**What to do**. Count, in the entries, the lines with "description". Answer with the number only.

**The records**.
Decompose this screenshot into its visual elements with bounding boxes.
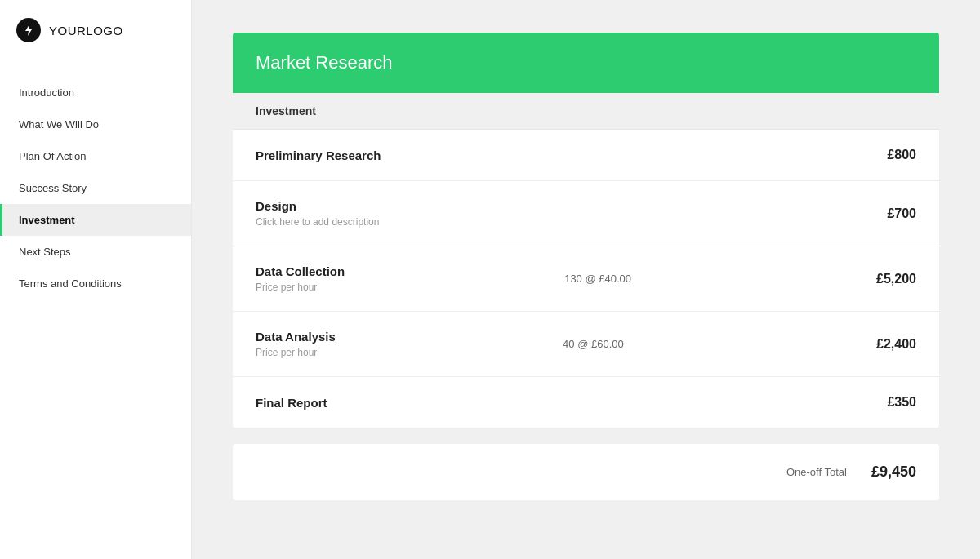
total-card: One-off Total £9,450 [233, 444, 939, 500]
line-item-middle-3: 40 @ £60.00 [336, 338, 851, 350]
line-item-0: Preliminary Research£800 [233, 130, 939, 181]
line-item-4: Final Report£350 [233, 377, 939, 428]
investment-header: Investment [233, 93, 939, 130]
sidebar: YOURLOGO IntroductionWhat We Will DoPlan… [0, 0, 192, 559]
sidebar-item-what-we-will-do[interactable]: What We Will Do [0, 109, 191, 140]
card-header: Market Research [233, 33, 939, 93]
line-item-name-3: Data Analysis [256, 330, 336, 344]
line-item-3: Data AnalysisPrice per hour40 @ £60.00£2… [233, 312, 939, 377]
line-item-price-0: £800 [851, 148, 916, 162]
sidebar-item-success-story[interactable]: Success Story [0, 172, 191, 204]
card-title: Market Research [256, 52, 916, 73]
line-item-left-0: Preliminary Research [256, 149, 381, 162]
total-label: One-off Total [786, 466, 847, 478]
line-item-left-4: Final Report [256, 396, 327, 410]
sidebar-item-next-steps[interactable]: Next Steps [0, 236, 191, 268]
sidebar-item-terms-and-conditions[interactable]: Terms and Conditions [0, 268, 191, 299]
line-item-1: DesignClick here to add description£700 [233, 181, 939, 246]
line-item-price-1: £700 [851, 206, 916, 221]
line-item-price-2: £5,200 [851, 272, 916, 286]
line-item-price-4: £350 [851, 395, 916, 410]
line-item-sub-2: Price per hour [256, 282, 345, 293]
logo-bold: YOUR [49, 24, 86, 38]
line-item-name-1: Design [256, 199, 379, 213]
main-content: Market Research Investment Preliminary R… [192, 0, 980, 559]
line-item-name-2: Data Collection [256, 264, 345, 278]
line-item-sub-3: Price per hour [256, 347, 336, 358]
nav-menu: IntroductionWhat We Will DoPlan Of Actio… [0, 77, 191, 299]
line-item-2: Data CollectionPrice per hour130 @ £40.0… [233, 246, 939, 312]
line-item-middle-2: 130 @ £40.00 [345, 273, 851, 285]
logo-icon [16, 18, 41, 42]
line-item-left-2: Data CollectionPrice per hour [256, 264, 345, 293]
logo-regular: LOGO [86, 24, 122, 38]
svg-marker-0 [25, 24, 32, 36]
market-research-card: Market Research Investment Preliminary R… [233, 33, 939, 428]
logo-text: YOURLOGO [49, 24, 123, 38]
line-item-left-1: DesignClick here to add description [256, 199, 379, 228]
sidebar-item-investment[interactable]: Investment [0, 204, 191, 236]
logo-area: YOURLOGO [0, 0, 191, 60]
line-item-name-4: Final Report [256, 396, 327, 410]
line-item-sub-1: Click here to add description [256, 216, 379, 228]
line-items-list: Preliminary Research£800DesignClick here… [233, 130, 939, 428]
sidebar-item-plan-of-action[interactable]: Plan Of Action [0, 140, 191, 172]
line-item-left-3: Data AnalysisPrice per hour [256, 330, 336, 358]
line-item-name-0: Preliminary Research [256, 149, 381, 162]
sidebar-item-introduction[interactable]: Introduction [0, 77, 191, 109]
total-value: £9,450 [871, 464, 916, 481]
line-item-price-3: £2,400 [851, 337, 916, 352]
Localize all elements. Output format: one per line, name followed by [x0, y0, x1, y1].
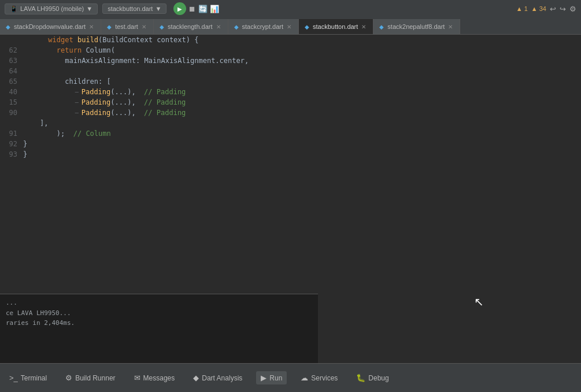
top-bar-right: ▲ 1 ▲ 34 ↩ ↪ ⚙ [516, 5, 576, 13]
debug-label: Debug [368, 374, 388, 382]
tab-close-3[interactable]: ✕ [216, 24, 221, 30]
tab-close-2[interactable]: ✕ [142, 24, 146, 30]
tab-debug[interactable]: 🐛 Debug [351, 371, 393, 384]
file-selector[interactable]: stackbutton.dart ▼ [102, 3, 166, 14]
tab-label-3: stacklength.dart [168, 23, 213, 30]
warning-count-1: ▲ 1 [516, 5, 528, 12]
tab-label: stackDropdownvalue.dart [14, 23, 86, 30]
console-line-2: ce LAVA LH9950... [6, 308, 312, 319]
tab-test[interactable]: ◆ test.dart ✕ [101, 19, 154, 34]
dart-icon-5: ◆ [305, 24, 309, 30]
tab-label-2: test.dart [115, 23, 138, 30]
dart-icon-2: ◆ [107, 24, 112, 30]
run-controls: ▶ ⏹ 🔄 📊 [173, 2, 219, 15]
build-runner-icon: ⚙ [65, 373, 72, 382]
console-output: ... ce LAVA LH9950... raries in 2,404ms. [0, 294, 318, 363]
dropdown-arrow: ▼ [86, 5, 92, 12]
tab-close-4[interactable]: ✕ [287, 24, 291, 30]
tab-build-runner[interactable]: ⚙ Build Runner [61, 371, 120, 384]
run-button[interactable]: ▶ [173, 2, 186, 15]
tab-close[interactable]: ✕ [89, 24, 94, 30]
ide-top-bar: 📱 LAVA LH9950 (mobile) ▼ stackbutton.dar… [0, 0, 581, 17]
tab-terminal[interactable]: >_ Terminal [5, 371, 51, 384]
file-dropdown-arrow: ▼ [155, 5, 161, 12]
tab-label-4: stackcrypt.dart [242, 23, 284, 30]
dart-icon: ◆ [6, 24, 10, 30]
tab-stackdropdown[interactable]: ◆ stackDropdownvalue.dart ✕ [0, 19, 101, 34]
code-line: 63 mainAxisAlignment: MainAxisAlignment.… [0, 56, 318, 66]
undo-icon[interactable]: ↩ [550, 5, 556, 13]
file-label: stackbutton.dart [108, 5, 153, 12]
tab-stacklength[interactable]: ◆ stacklength.dart ✕ [154, 19, 228, 34]
dart-icon-4: ◆ [234, 24, 239, 30]
reload-icon[interactable]: 🔄 [198, 5, 208, 13]
code-line: 91 ); // Column [0, 128, 318, 139]
tab-run[interactable]: ▶ Run [256, 371, 287, 384]
device-label: LAVA LH9950 (mobile) [20, 5, 84, 12]
run-label: Run [269, 374, 282, 382]
debug-icon: 🐛 [356, 373, 365, 382]
phone-icon: 📱 [10, 5, 18, 13]
phone-preview-area: DEBUG 5:29 PM 🔔 📶 📶 🔋 100% Flutter Demo … [320, 17, 505, 387]
code-line: 90 ─Padding(...), // Padding [0, 108, 318, 118]
run-tab-icon: ▶ [261, 373, 267, 382]
settings-icon[interactable]: ⚙ [569, 5, 576, 13]
console-line-1: ... [6, 298, 312, 308]
messages-label: Messages [143, 374, 175, 382]
device-selector[interactable]: 📱 LAVA LH9950 (mobile) ▼ [5, 3, 98, 14]
tab-messages[interactable]: ✉ Messages [129, 371, 180, 384]
redo-icon[interactable]: ↪ [560, 5, 566, 13]
tab-dart-analysis[interactable]: ◆ Dart Analysis [188, 371, 247, 384]
build-runner-label: Build Runner [75, 374, 115, 382]
tab-services[interactable]: ☁ Services [296, 371, 342, 384]
messages-icon: ✉ [134, 373, 140, 382]
tab-stackcrypt[interactable]: ◆ stackcrypt.dart ✕ [228, 19, 299, 34]
stop-icon[interactable]: ⏹ [188, 5, 196, 13]
services-icon: ☁ [301, 373, 308, 382]
coverage-icon[interactable]: 📊 [210, 5, 219, 13]
dart-analysis-label: Dart Analysis [202, 374, 242, 382]
services-label: Services [311, 374, 338, 382]
warning-count-2: ▲ 34 [531, 5, 546, 12]
terminal-icon: >_ [9, 373, 18, 382]
code-line: 93 } [0, 149, 318, 160]
terminal-label: Terminal [21, 374, 47, 382]
dart-analysis-icon: ◆ [193, 373, 199, 382]
dart-icon-3: ◆ [160, 24, 164, 30]
console-line-3: raries in 2,404ms. [6, 318, 312, 328]
bottom-bar: >_ Terminal ⚙ Build Runner ✉ Messages ◆ … [0, 363, 581, 392]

**Solution for this task**. 3